Twomey continues to press the case that the release of the Belfast Project tapes and related documents will do more harm than good.
“I came here because I felt that the reality of this was not being paid attention to: academic freedom, the protection of sources, the fact that the British government is raiding academic archives – these are all important issues but the human part of it, the fact that there are people’s lives, children’s lives, and in mine and my children’s case, American lives, are at stake here. I came here to impress upon people the very real dangers that this is posing to very real people. I felt that that was getting lost in the shuffle.”
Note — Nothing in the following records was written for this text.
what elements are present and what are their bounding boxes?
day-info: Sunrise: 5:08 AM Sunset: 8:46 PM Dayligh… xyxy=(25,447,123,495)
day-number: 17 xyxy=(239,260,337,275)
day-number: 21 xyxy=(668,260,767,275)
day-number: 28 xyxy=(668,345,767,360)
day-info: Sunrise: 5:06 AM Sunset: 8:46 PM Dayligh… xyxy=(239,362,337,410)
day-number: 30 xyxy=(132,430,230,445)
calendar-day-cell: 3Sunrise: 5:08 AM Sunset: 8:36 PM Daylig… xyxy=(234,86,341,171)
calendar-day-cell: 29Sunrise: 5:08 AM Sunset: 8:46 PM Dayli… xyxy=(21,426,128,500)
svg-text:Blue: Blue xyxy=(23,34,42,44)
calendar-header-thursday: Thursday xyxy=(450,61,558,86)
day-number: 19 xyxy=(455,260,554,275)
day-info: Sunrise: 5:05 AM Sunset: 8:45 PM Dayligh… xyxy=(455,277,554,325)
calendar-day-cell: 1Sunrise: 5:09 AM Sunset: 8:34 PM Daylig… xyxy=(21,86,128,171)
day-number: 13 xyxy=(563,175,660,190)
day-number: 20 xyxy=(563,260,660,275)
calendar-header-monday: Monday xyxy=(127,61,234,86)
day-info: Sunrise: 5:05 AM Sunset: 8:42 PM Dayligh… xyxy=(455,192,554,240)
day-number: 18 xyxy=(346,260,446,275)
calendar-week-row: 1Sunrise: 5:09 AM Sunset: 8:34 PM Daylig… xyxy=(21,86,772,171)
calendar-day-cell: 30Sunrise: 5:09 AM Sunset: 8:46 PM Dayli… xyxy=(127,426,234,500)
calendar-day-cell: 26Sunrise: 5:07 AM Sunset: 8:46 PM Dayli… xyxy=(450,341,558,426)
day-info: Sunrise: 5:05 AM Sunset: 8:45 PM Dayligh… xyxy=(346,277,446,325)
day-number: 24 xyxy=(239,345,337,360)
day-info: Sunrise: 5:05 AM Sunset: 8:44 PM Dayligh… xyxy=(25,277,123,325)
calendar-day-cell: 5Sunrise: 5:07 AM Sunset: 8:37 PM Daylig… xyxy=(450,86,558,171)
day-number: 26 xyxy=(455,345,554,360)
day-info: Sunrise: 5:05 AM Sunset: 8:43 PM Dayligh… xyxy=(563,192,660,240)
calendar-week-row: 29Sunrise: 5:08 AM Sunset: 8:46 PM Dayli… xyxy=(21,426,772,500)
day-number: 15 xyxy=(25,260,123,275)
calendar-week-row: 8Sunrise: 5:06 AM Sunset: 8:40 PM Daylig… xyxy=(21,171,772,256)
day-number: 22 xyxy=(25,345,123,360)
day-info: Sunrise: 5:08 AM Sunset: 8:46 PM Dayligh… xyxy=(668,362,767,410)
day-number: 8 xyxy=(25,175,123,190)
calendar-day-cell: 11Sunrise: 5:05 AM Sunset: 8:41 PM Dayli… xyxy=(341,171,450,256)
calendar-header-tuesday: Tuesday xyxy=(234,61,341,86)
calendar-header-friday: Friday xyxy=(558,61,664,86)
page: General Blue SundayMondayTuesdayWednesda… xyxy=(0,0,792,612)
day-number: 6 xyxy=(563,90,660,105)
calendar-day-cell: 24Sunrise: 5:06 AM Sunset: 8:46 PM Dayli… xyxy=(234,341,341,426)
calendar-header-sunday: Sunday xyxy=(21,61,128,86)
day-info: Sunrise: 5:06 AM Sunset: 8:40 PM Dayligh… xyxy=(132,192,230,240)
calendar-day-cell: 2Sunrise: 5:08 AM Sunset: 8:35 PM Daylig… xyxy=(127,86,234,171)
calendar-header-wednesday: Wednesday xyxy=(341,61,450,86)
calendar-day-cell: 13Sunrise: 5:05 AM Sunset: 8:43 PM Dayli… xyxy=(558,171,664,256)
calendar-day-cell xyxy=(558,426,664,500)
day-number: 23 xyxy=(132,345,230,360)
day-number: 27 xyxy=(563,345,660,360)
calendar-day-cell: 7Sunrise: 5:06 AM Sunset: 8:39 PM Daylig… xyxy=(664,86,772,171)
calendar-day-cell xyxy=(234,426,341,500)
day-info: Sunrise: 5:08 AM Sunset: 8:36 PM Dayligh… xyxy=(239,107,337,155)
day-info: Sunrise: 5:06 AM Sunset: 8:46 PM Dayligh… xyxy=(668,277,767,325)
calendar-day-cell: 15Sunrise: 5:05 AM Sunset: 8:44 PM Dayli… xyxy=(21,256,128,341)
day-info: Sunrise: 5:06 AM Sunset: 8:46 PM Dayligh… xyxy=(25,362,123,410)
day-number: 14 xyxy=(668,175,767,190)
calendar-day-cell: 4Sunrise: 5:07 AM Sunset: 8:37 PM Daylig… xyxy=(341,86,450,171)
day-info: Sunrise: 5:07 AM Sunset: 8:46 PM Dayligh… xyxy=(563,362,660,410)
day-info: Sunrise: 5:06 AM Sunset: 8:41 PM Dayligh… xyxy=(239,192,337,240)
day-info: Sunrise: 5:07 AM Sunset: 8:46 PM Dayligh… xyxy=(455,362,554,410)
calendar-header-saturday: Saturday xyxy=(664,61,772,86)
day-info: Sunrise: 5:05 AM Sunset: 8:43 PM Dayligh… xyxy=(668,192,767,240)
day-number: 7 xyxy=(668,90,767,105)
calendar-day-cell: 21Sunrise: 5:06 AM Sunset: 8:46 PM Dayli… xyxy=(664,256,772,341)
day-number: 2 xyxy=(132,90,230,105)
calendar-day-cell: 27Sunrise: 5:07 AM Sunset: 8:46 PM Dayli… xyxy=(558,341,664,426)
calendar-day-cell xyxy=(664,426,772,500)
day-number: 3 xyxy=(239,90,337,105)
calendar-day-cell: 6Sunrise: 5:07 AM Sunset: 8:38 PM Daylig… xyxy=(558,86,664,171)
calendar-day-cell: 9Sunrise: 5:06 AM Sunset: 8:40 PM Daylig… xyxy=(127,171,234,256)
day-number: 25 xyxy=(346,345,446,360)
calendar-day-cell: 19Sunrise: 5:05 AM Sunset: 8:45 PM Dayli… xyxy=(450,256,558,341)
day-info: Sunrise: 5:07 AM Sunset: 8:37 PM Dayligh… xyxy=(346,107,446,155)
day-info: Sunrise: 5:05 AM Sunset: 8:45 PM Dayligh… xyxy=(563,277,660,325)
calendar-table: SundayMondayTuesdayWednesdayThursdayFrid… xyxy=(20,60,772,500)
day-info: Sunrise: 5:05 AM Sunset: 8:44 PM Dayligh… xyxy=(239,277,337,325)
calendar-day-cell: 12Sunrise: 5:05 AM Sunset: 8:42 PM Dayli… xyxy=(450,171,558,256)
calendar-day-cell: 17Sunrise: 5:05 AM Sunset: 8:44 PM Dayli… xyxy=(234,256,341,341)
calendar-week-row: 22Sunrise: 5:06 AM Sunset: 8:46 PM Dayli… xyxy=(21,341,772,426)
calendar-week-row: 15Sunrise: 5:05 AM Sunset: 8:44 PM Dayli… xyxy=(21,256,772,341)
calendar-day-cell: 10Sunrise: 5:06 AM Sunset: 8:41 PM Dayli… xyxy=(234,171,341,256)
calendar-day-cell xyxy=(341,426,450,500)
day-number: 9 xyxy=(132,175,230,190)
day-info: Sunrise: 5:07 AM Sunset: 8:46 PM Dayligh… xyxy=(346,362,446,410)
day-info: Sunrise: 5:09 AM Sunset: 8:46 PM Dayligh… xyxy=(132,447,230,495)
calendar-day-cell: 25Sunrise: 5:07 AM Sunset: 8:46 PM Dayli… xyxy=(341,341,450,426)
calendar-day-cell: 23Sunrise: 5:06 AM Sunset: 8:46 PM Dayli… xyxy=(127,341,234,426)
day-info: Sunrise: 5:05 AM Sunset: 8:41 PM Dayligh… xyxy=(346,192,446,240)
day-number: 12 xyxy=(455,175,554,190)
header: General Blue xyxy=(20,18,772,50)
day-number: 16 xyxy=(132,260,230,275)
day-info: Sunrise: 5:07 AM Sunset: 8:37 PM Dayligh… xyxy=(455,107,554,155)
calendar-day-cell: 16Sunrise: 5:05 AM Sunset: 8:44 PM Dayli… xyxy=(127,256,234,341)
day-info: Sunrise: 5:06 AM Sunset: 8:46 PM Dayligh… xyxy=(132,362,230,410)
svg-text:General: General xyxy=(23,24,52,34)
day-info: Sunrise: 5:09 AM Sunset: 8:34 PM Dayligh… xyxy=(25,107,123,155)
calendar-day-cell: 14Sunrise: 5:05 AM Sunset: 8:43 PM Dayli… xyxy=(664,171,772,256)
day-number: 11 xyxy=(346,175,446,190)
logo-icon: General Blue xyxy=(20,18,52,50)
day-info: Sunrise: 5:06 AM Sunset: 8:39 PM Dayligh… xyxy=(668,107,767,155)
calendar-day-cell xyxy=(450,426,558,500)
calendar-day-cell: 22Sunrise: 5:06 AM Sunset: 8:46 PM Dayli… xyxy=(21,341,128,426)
Twomey was joined in her protest of the court decision by a trio of Irish-American organizations that have been outspoken in this case from the beginning: the Ancient Order of Hibernians, the Brehon Law Society, and the Irish American Unity Conference. In a joint statement issued Jan. 24, the groups criticized the British use of the Mutual Legal Assistance Treaty as “contrary to the Treaty’s purpose” and “to American cultural and justice values.”
“The request for Attorney General Holder to issue a sealed subpoena for select records held by Boston College is intended to intimidate academic and journalistic freedom of inquiry and to insure that the British version of the conflict in Ireland is unencumbered,” read the statement.